┌─ DATASET

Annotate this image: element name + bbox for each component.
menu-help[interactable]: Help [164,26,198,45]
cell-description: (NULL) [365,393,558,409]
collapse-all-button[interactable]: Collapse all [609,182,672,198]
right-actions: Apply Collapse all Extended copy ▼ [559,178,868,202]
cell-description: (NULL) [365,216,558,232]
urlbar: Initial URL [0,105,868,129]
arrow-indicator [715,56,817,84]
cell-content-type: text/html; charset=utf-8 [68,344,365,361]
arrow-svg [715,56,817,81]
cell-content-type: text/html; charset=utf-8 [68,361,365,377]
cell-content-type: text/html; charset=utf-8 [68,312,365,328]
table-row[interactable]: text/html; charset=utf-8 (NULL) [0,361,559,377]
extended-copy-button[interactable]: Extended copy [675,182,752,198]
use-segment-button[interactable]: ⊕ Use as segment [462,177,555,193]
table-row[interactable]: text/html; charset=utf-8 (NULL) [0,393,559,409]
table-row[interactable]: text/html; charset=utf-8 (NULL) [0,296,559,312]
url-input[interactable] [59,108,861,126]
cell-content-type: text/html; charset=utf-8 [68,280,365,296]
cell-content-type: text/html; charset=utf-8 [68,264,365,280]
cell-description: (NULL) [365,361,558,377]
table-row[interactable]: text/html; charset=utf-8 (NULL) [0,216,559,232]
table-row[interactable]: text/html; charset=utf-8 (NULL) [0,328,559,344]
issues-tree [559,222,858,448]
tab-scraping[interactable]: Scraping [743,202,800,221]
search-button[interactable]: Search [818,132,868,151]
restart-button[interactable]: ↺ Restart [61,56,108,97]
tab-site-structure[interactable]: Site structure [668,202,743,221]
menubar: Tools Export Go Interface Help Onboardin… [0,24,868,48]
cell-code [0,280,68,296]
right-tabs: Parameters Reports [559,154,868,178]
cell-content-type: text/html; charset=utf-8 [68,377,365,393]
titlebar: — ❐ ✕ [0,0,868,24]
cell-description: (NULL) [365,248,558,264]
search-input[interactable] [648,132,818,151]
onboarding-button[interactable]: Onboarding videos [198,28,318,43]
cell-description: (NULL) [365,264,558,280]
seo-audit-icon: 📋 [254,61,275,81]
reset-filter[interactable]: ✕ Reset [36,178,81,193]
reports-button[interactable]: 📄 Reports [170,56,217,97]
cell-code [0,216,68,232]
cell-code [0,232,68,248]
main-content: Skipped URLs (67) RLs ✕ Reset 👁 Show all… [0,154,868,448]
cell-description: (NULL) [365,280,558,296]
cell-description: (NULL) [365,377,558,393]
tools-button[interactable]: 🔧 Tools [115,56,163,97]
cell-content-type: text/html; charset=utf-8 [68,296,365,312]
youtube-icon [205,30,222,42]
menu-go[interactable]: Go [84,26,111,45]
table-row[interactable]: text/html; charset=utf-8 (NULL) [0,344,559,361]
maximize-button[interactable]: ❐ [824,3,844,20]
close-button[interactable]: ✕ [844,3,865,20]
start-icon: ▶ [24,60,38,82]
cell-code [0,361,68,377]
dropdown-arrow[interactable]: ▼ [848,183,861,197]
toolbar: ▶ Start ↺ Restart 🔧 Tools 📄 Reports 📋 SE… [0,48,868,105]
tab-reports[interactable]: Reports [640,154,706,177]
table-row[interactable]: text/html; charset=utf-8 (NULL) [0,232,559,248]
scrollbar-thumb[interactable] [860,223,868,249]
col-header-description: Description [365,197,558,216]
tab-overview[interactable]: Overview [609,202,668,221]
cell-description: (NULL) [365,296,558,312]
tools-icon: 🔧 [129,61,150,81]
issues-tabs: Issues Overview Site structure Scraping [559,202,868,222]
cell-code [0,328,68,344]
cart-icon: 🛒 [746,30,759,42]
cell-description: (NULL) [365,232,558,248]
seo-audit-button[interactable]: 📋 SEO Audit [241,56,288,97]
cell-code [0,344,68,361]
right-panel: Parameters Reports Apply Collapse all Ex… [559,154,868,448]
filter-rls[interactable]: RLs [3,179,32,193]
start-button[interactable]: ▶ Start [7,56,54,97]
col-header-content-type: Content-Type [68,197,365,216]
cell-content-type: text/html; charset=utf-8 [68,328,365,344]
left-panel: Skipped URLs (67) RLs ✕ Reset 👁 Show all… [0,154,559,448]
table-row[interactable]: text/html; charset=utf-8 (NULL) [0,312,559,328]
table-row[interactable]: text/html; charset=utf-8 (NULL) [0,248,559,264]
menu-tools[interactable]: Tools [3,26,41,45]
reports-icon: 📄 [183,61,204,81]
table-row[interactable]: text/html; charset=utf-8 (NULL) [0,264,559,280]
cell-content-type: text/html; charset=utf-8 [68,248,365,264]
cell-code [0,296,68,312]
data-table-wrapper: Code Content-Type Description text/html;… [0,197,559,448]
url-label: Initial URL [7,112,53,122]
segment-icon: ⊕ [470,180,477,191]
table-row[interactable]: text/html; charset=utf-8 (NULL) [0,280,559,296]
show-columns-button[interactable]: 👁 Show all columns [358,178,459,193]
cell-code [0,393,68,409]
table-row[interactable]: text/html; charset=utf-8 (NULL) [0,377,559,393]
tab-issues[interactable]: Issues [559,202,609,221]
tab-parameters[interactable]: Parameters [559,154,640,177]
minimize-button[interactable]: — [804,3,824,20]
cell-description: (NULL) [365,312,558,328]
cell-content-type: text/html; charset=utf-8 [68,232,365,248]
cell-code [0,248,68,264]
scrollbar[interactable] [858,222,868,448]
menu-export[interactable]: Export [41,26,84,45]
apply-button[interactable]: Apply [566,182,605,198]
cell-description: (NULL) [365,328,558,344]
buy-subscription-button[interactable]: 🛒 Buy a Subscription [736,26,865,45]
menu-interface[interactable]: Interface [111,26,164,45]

└─

=== YOUR OBJECTIVE ===
From the records above, please extract every line and repeat it exactly.

=== SOLUTION TO THE EXERCISE ===
Annotate this image: element name + bbox for each component.
menu-help[interactable]: Help [164,26,198,45]
cell-description: (NULL) [365,393,558,409]
collapse-all-button[interactable]: Collapse all [609,182,672,198]
right-actions: Apply Collapse all Extended copy ▼ [559,178,868,202]
cell-description: (NULL) [365,216,558,232]
urlbar: Initial URL [0,105,868,129]
arrow-indicator [715,56,817,84]
cell-content-type: text/html; charset=utf-8 [68,344,365,361]
arrow-svg [715,56,817,81]
cell-content-type: text/html; charset=utf-8 [68,361,365,377]
cell-content-type: text/html; charset=utf-8 [68,312,365,328]
table-row[interactable]: text/html; charset=utf-8 (NULL) [0,361,559,377]
extended-copy-button[interactable]: Extended copy [675,182,752,198]
use-segment-button[interactable]: ⊕ Use as segment [462,177,555,193]
table-row[interactable]: text/html; charset=utf-8 (NULL) [0,393,559,409]
table-row[interactable]: text/html; charset=utf-8 (NULL) [0,296,559,312]
url-input[interactable] [59,108,861,126]
cell-content-type: text/html; charset=utf-8 [68,280,365,296]
cell-content-type: text/html; charset=utf-8 [68,264,365,280]
cell-description: (NULL) [365,361,558,377]
table-row[interactable]: text/html; charset=utf-8 (NULL) [0,216,559,232]
table-row[interactable]: text/html; charset=utf-8 (NULL) [0,328,559,344]
issues-tree [559,222,858,448]
tab-scraping[interactable]: Scraping [743,202,800,221]
search-button[interactable]: Search [818,132,868,151]
restart-button[interactable]: ↺ Restart [61,56,108,97]
tab-site-structure[interactable]: Site structure [668,202,743,221]
menubar: Tools Export Go Interface Help Onboardin… [0,24,868,48]
cell-code [0,280,68,296]
right-tabs: Parameters Reports [559,154,868,178]
cell-content-type: text/html; charset=utf-8 [68,377,365,393]
titlebar: — ❐ ✕ [0,0,868,24]
cell-description: (NULL) [365,248,558,264]
search-input[interactable] [648,132,818,151]
onboarding-button[interactable]: Onboarding videos [198,28,318,43]
cell-description: (NULL) [365,264,558,280]
seo-audit-icon: 📋 [254,61,275,81]
reset-filter[interactable]: ✕ Reset [36,178,81,193]
reports-button[interactable]: 📄 Reports [170,56,217,97]
cell-code [0,216,68,232]
cell-code [0,232,68,248]
main-content: Skipped URLs (67) RLs ✕ Reset 👁 Show all… [0,154,868,448]
cell-description: (NULL) [365,280,558,296]
cell-description: (NULL) [365,377,558,393]
tools-button[interactable]: 🔧 Tools [115,56,163,97]
cell-content-type: text/html; charset=utf-8 [68,296,365,312]
youtube-icon [205,30,222,42]
menu-go[interactable]: Go [84,26,111,45]
table-row[interactable]: text/html; charset=utf-8 (NULL) [0,344,559,361]
maximize-button[interactable]: ❐ [824,3,844,20]
close-button[interactable]: ✕ [844,3,865,20]
start-icon: ▶ [24,60,38,82]
cell-code [0,361,68,377]
dropdown-arrow[interactable]: ▼ [848,183,861,197]
toolbar: ▶ Start ↺ Restart 🔧 Tools 📄 Reports 📋 SE… [0,48,868,105]
tab-reports[interactable]: Reports [640,154,706,177]
table-row[interactable]: text/html; charset=utf-8 (NULL) [0,232,559,248]
scrollbar-thumb[interactable] [860,223,868,249]
col-header-description: Description [365,197,558,216]
tab-overview[interactable]: Overview [609,202,668,221]
cell-description: (NULL) [365,296,558,312]
tools-icon: 🔧 [129,61,150,81]
issues-tabs: Issues Overview Site structure Scraping [559,202,868,222]
cell-code [0,328,68,344]
cart-icon: 🛒 [746,30,759,42]
cell-description: (NULL) [365,232,558,248]
seo-audit-button[interactable]: 📋 SEO Audit [241,56,288,97]
cell-code [0,344,68,361]
right-panel: Parameters Reports Apply Collapse all Ex… [559,154,868,448]
filter-rls[interactable]: RLs [3,179,32,193]
start-button[interactable]: ▶ Start [7,56,54,97]
col-header-content-type: Content-Type [68,197,365,216]
cell-content-type: text/html; charset=utf-8 [68,328,365,344]
left-panel: Skipped URLs (67) RLs ✕ Reset 👁 Show all… [0,154,559,448]
table-row[interactable]: text/html; charset=utf-8 (NULL) [0,312,559,328]
table-row[interactable]: text/html; charset=utf-8 (NULL) [0,248,559,264]
menu-tools[interactable]: Tools [3,26,41,45]
reports-icon: 📄 [183,61,204,81]
table-row[interactable]: text/html; charset=utf-8 (NULL) [0,264,559,280]
cell-content-type: text/html; charset=utf-8 [68,248,365,264]
cell-code [0,296,68,312]
data-table-wrapper: Code Content-Type Description text/html;… [0,197,559,448]
url-label: Initial URL [7,112,53,122]
segment-icon: ⊕ [470,180,477,191]
table-row[interactable]: text/html; charset=utf-8 (NULL) [0,280,559,296]
show-columns-button[interactable]: 👁 Show all columns [358,178,459,193]
cell-code [0,393,68,409]
table-row[interactable]: text/html; charset=utf-8 (NULL) [0,377,559,393]
tab-issues[interactable]: Issues [559,202,609,221]
tab-parameters[interactable]: Parameters [559,154,640,177]
minimize-button[interactable]: — [804,3,824,20]
cell-description: (NULL) [365,312,558,328]
cell-content-type: text/html; charset=utf-8 [68,232,365,248]
cell-code [0,248,68,264]
scrollbar[interactable] [858,222,868,448]
menu-export[interactable]: Export [41,26,84,45]
apply-button[interactable]: Apply [566,182,605,198]
cell-description: (NULL) [365,328,558,344]
buy-subscription-button[interactable]: 🛒 Buy a Subscription [736,26,865,45]
menu-interface[interactable]: Interface [111,26,164,45]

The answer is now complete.